Born in Madikeri, Coorg, Karnataka, to Subayya and Sitamma, he was the third of six children in a family, who were leading coffee planters. After school, Thimayya attended the Prince of Wales Royal Indian Military College. He was one of only six Indian cadets who were selected for further training at the Royal Military College, Sandhurst.
It is with the 4/19 Hyderabad battalion in 1926 that his regimental life began, including his daring foray into the Royal Palace of King Feisal I, where at the risk of his life, he rescued a group of victimised women. Appointed the Regimental Adjutant in September 1930, Thimayya honed his soldiering skills in the Northwest Frontier, battling recalcitrant Pathan tribals. After marriage to Nina in January 1935, Thimayya was posted as an Adjutant at the University Training Corps in Madras, and later posted to his battalion in Singapore.
Later in India, he served as GSO2 (ops) (a grade II staff officer) of the 25th Indian Division, the first Indian officer to get this coveted staff appointment. Commanding the 8 Kumaon in Burma during World War II, exhibiting tactical brilliance in combat, he captured the entire objective, much to the dismay of the Japanese forces. A signatory to the surrender document, he was conferred the Distinguished Service Order (DSO) and also a Mention-in-Dispatches, and also ‘Keys to Manila’ in the Philippines.
His innate talents of professional soldiering were recognised by Field Marshal Sir Claude Auchinleck, Commander-in-Chief of the Indian Army, who specially selected him to lead the 268th Indian Infantry Brigade, part of the British Commonwealth Occupation Force in Japan after World War II. The British, as a policy, avoided giving operational command to Indians, but Thimayya was an exception.
After Partition, he was on the committee for allotment of weapons, equipment and regiments between India, and Pakistan. As Major-General, he commandeered the 4th Infantry Division and the Punjab Boundary Force, dealing with the exodus and intake of refugees.
A member of the Indian delegation that concluded the Treaty with Pakistan with respect to the Line of Control (LoC) under the auspices of the United Nations Commission for India and Pakistan, it was his tactical manoeuvres in what is known as the first Kargil War in 1948 that helped save Kargil, which we had lost to Pakistan.
A unique honour came when he was selected Chairman of the Neutral Nations Repatriation Commission (NNRC) in Korea in May 1953, a sensitive and delicate task dealing with prisoners. His deft handling got him a Padma Bhushan in 1954.
At 51, Gen.Thimayya achieved the pinnacle of military success by being appointed the 6th Chief of the Army Staff. He recommended an offensive posture against Pakistan, and a policy of containment coupled with strong diplomatic and political exchange vis-á-vis China. He disagreed over matters of policy and strategy with Krishna Menon and Nehru. This discord led perhaps to India’s defeat at the hands of the Chinese, fifteen months later.
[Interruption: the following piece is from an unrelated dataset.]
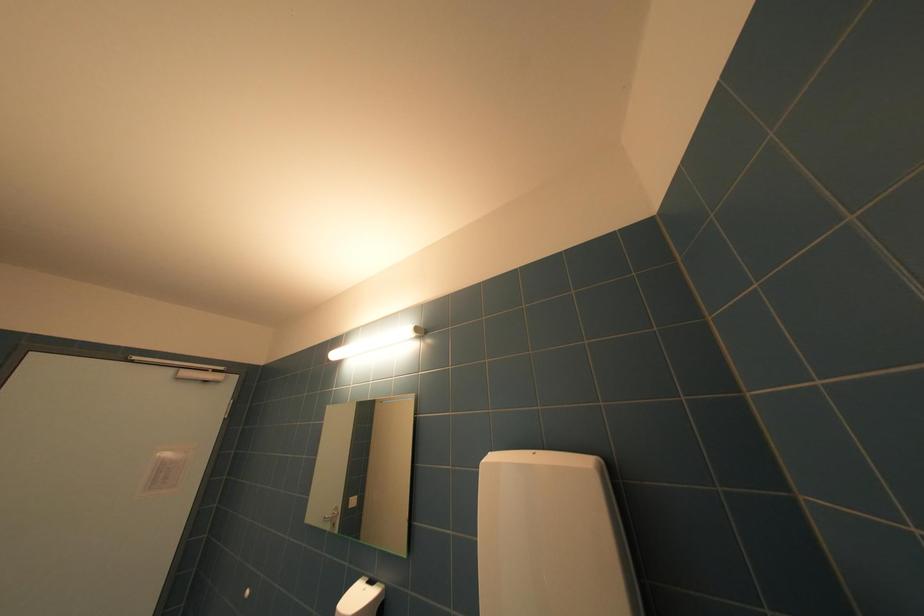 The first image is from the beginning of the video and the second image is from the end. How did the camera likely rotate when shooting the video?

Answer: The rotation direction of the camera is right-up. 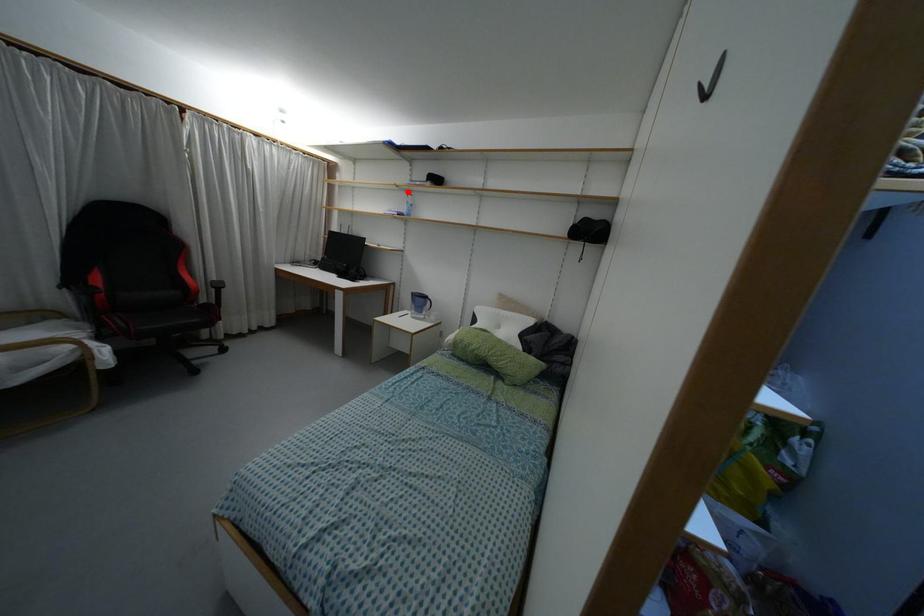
He retired from the Army after 35 years, and was President of the Planters Association of South India, and also elected President (later Patron) of the Old Cottonians’ Association. The United Nations then sought his service in July 1964 as the Commander of a 6000 multi-national U.N. Peace Keeping Force in Cyprus which at that point, was gripped by the bitter conflict between Greeks and Turkish Cypriots.
He unfortunately died, aged 59, of heart attack, on 18 December 1965. The Republic of Cyprus, issued a 1966 commemorative stamp. The Bishop Cotton Boys’ School, of which he was an alumnus, annually holds the General K.S. Thimayya Memorial Lecture Series; the General Thimayya National Academy of Adventure is representative of his spirit of adventure, in thought, philosophy, and action, and there is also the General K.S. Thimayya Memorial Museum in Madikeri, where weapons used by the Indian soldiers are exhibited.